You do good work, but you just can’t seem to get ahead. Or maybe you can’t understand why other people’s careers seem to advance so much faster than your own. If this sounds familiar, you might want to take a good, hard look—at yourself.

A new survey of almost 2,200 bosses and HR professionals by CareerBuilder.com revealed exactly what looks, attitudes, and behaviors do the most damage to employees’ advancement prospects.

The top offenders when it comes to your appearance are provocative or sloppy and wrinkled clothing; 44% and 43% of respondents, respectively, said those characteristics would make them less likely to promote a worker.

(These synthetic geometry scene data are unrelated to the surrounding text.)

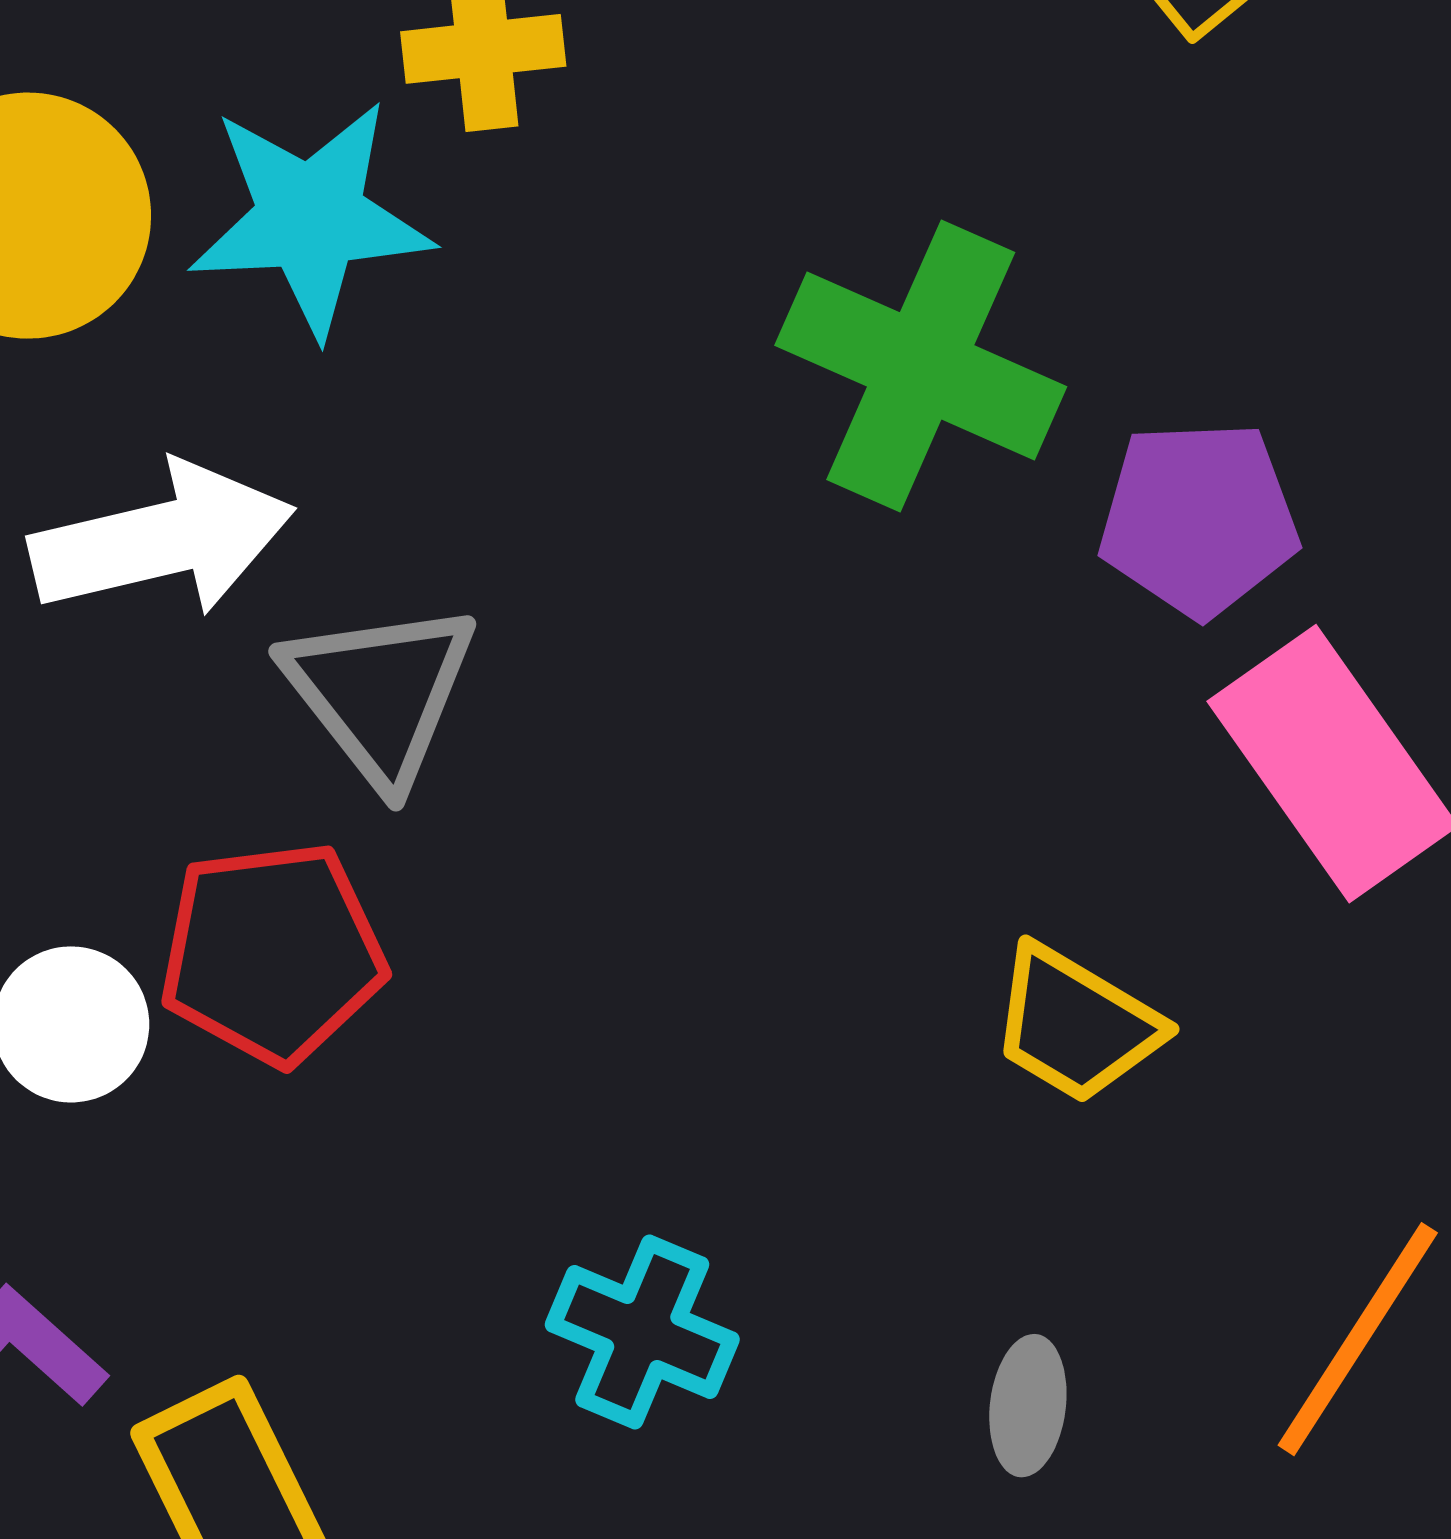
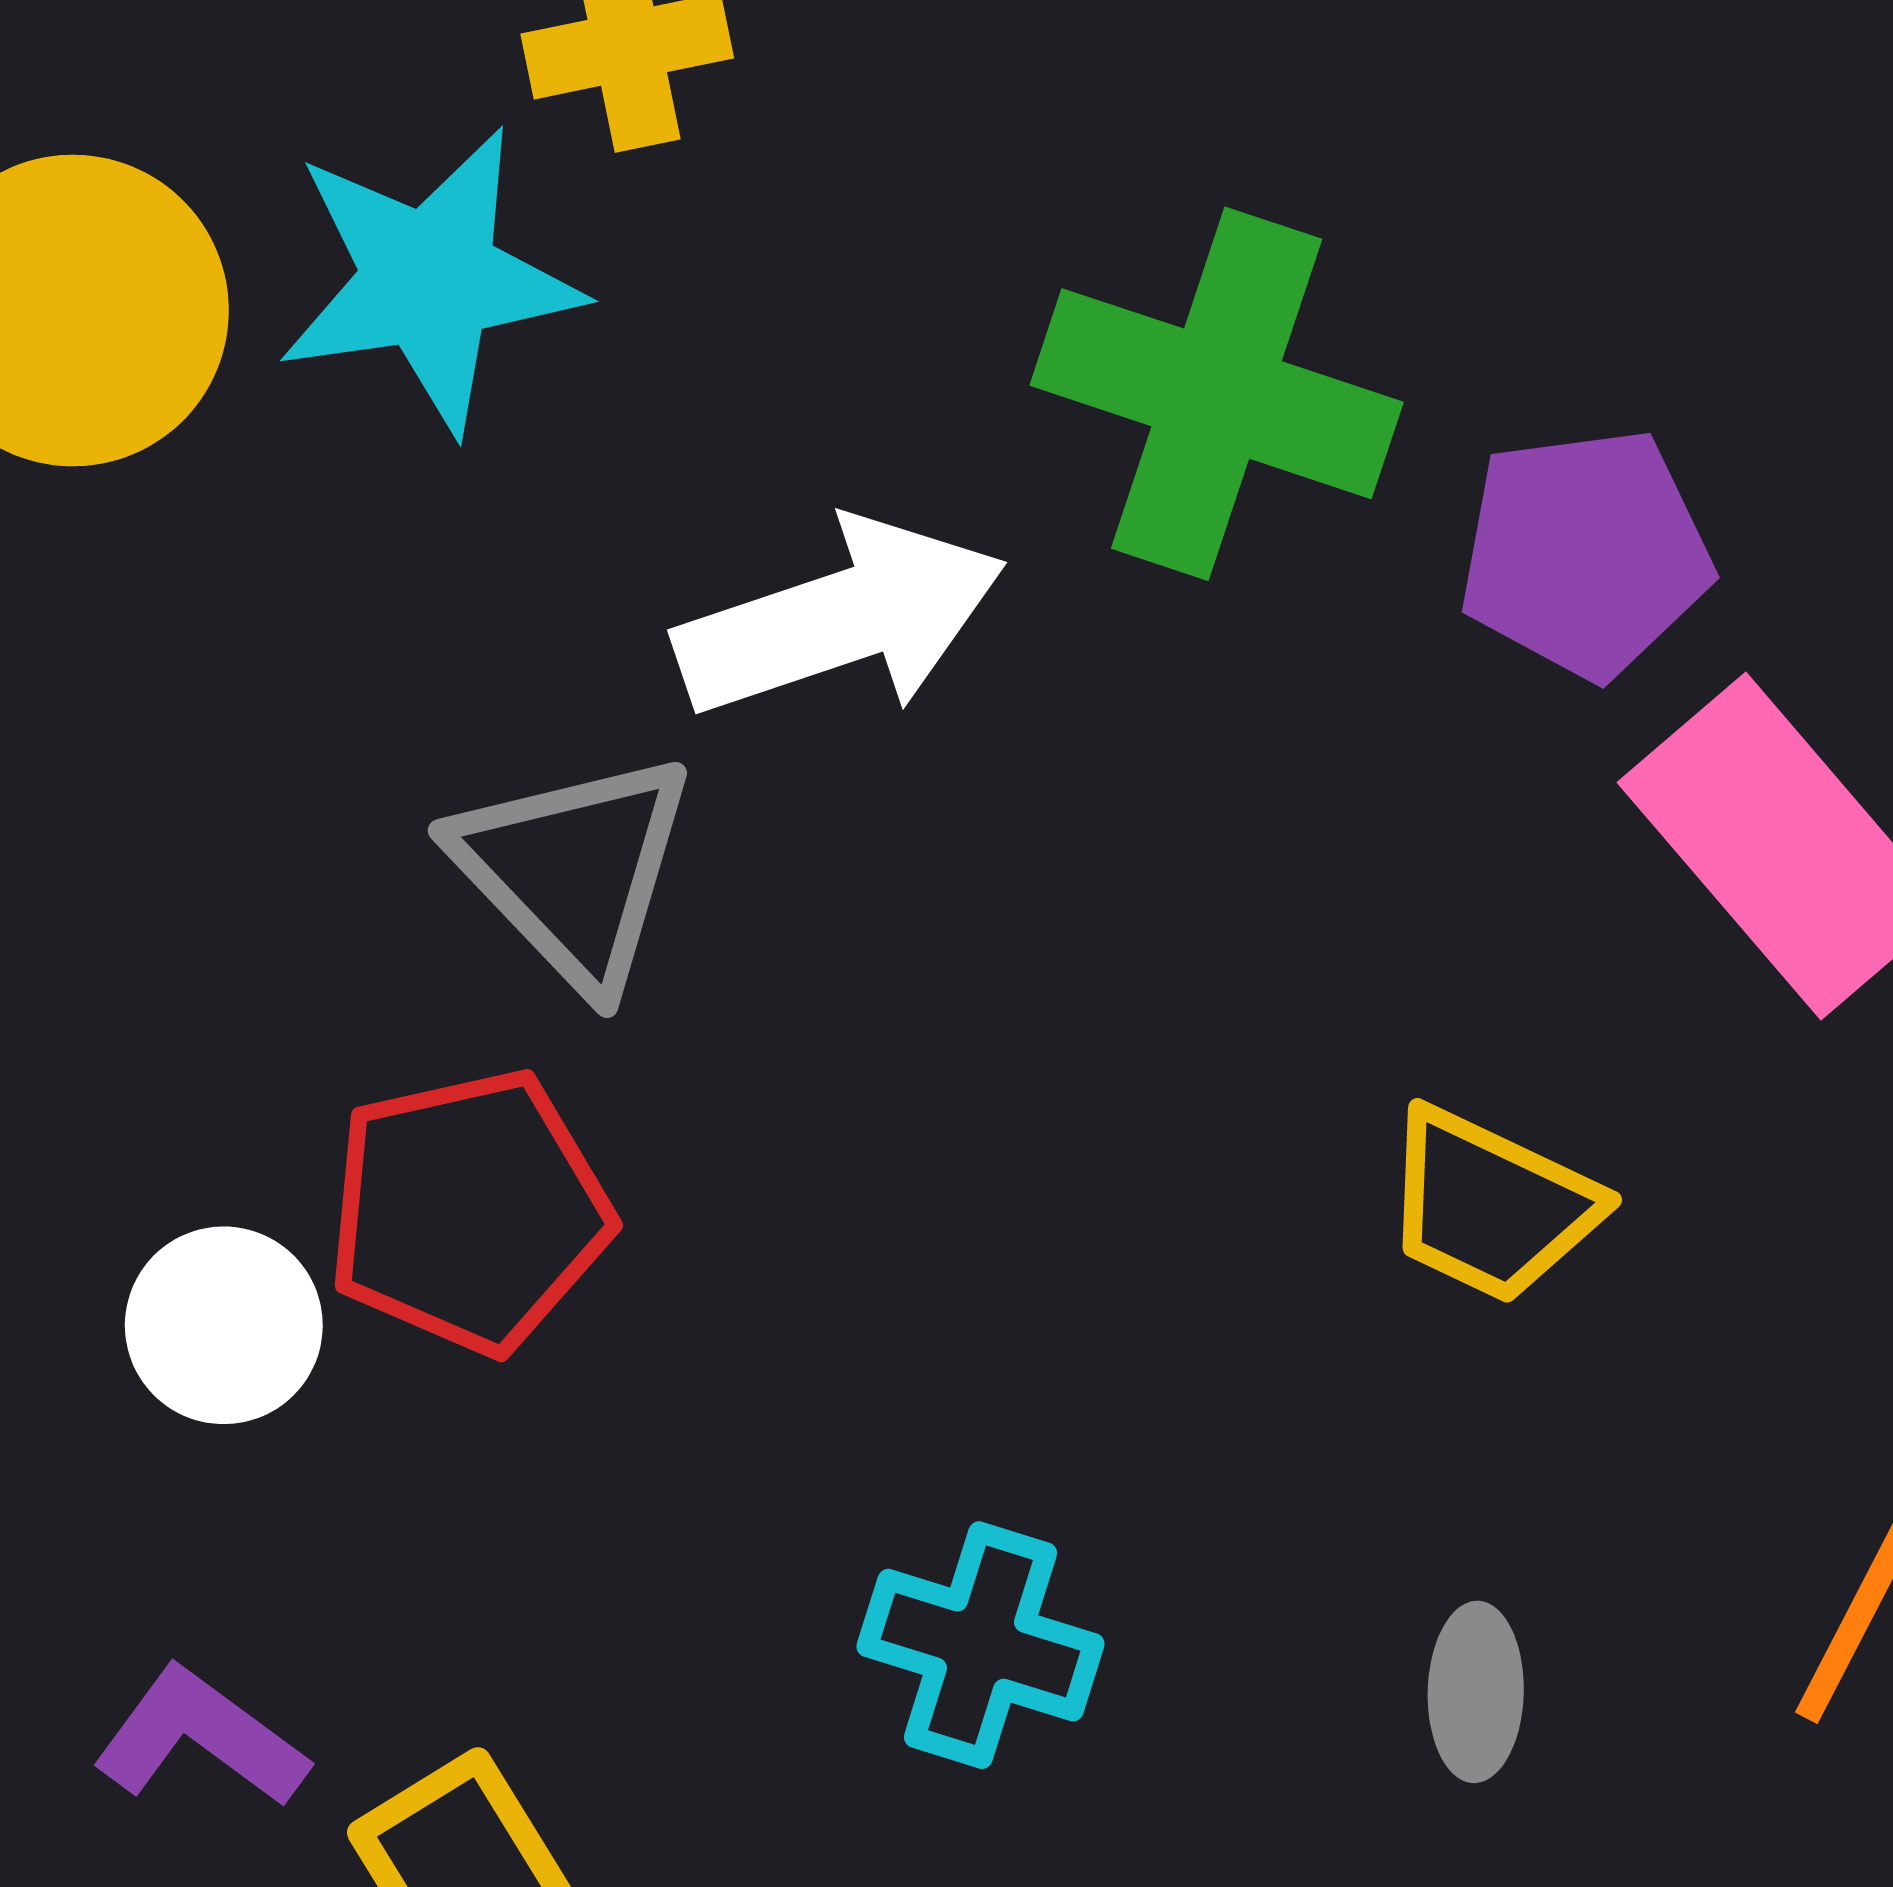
white arrow: (162, 540) -> (841, 618), moved

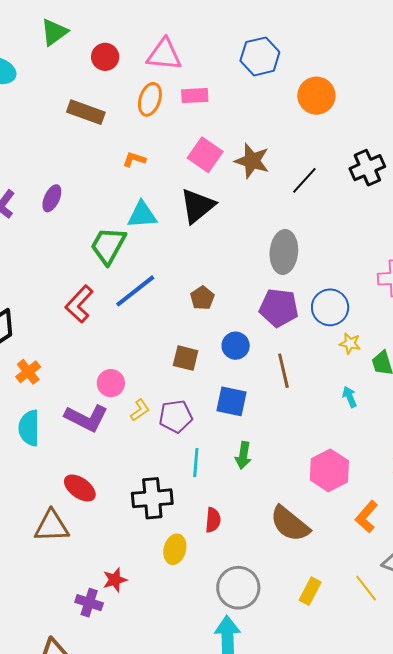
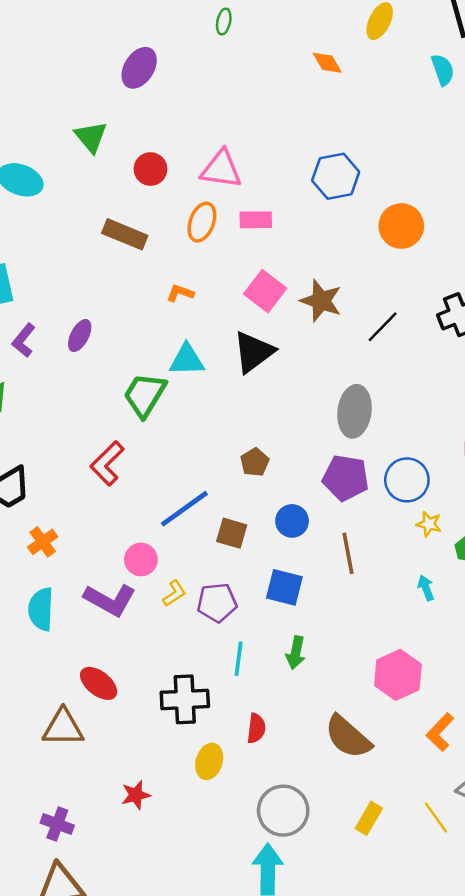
green triangle: (54, 32) -> (91, 137), turned -36
blue line: (135, 291) -> (184, 509), moved
purple cross: (89, 603) -> (57, 824), moved

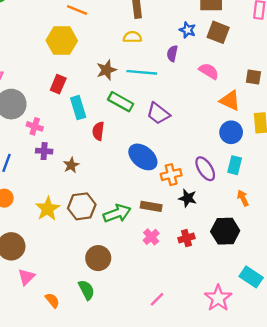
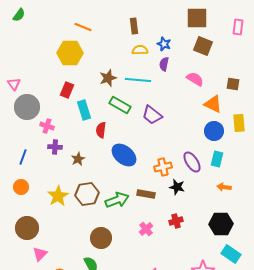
blue star: (188, 30) -> (164, 44), moved
yellow semicircle: (132, 37) -> (140, 50), moved
blue ellipse: (143, 157) -> (124, 155), moved
orange arrow: (243, 198) -> (224, 187), turned -56
black hexagon: (225, 231) -> (221, 224), moved
pink cross: (151, 237) -> (146, 229), moved

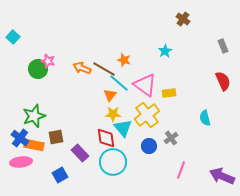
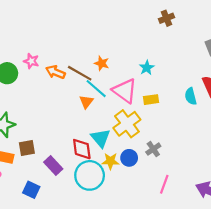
brown cross: (183, 19) -> (166, 18), turned 32
cyan star: (165, 51) -> (147, 68), moved
pink star: (48, 61) -> (31, 61), moved
yellow star: (113, 114) -> (110, 161), moved
cyan semicircle: (205, 118) -> (191, 96), moved
blue square: (60, 175) -> (31, 190), turned -35

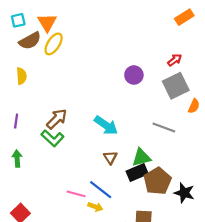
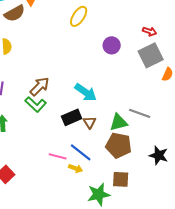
yellow ellipse: (54, 44) -> (79, 16), moved
red arrow: (175, 60) -> (150, 31), turned 56
gray line: (164, 127) -> (140, 113), moved
black rectangle: (137, 172) -> (72, 117), moved
brown pentagon: (157, 181) -> (119, 145), moved, turned -30

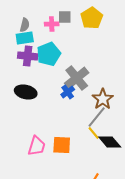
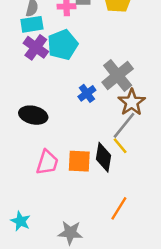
purple cross: (28, 56) -> (36, 47), turned 30
gray cross: (77, 78) -> (118, 75), moved
black ellipse: (26, 92) -> (33, 115), moved
black diamond: (110, 142) -> (104, 157), moved, turned 50

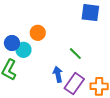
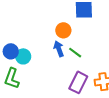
orange circle: (38, 33) -> (63, 30), moved
blue arrow: (58, 74) -> (59, 49), moved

The survey highlighted several other big no-nos pertaining to how you present yourself. Offbeat piercings? Tattoos? Might want to think about taking them out or covering them—about a third of bosses said piercings could hold you back, while more than a quarter said the same about tattoos. And hipsters, that beard isn’t doing you any favors. About a quarter of hiring managers said “unprofessional or ostentatious” facial hair will keep your career idling in neutral. Finally, don’t show up for a client meeting looking like you just swung by on your way to the beach; no matter how many hoodie-wearing tech whizzes there are in Silicon Valley, the rules are probably different for you. More than one in four respondents said dressing too casually can sink your chances at a promotion.

Aside from how you look, CareerBuilder found that some behaviors are promotion-killers, too. Not surprisingly, a bad attitude and showing up late on a regular basis are the top offenders; in both cases, 62% of hiring managers said this is enough to make them hold off on moving you up the corporate ladder.

If you’re prone to dropping f-bombs at your desk, beware: Just over half of the survey respondents said having a potty mouth is a turn-off in a promotion candidate. Even if you keep your language G-rated, scooting out early or taking “sick” days on a regular basis is almost as damaging, and 44% of bosses will think long and hard about promoting a gossip.

For those of you who silently fume because there’s that one coworker who ditches dirty dishes in the shared sink for days or clutters the office with a trail of paper, don’t worry: They’ll get what’s coming to them. More specifically, what they won’t get is a better job if they work for the 36% of hiring managers who found people that don’t pick up after themselves unworthy of promotions. And almost one in five frown on taking smoke breaks.

Three other red flags from a boss’s perspective are spending lots of time on social media or personal calls, or being that person who constantly wants to yak about Orange Is The New Black or your family camping trip instead of work topics.

The bottom line: Even if your work is good enough overall to keep you from getting fired, you might be holding yourself back from moving up in your career for any number of reasons unrelated to your performance. “While your work performance may be strong, if you’re not presenting yourself in a professional manner, it may be preventing your superiors from taking you seriously,” says CareerBuilder chief HR officer Rosemary Haefner.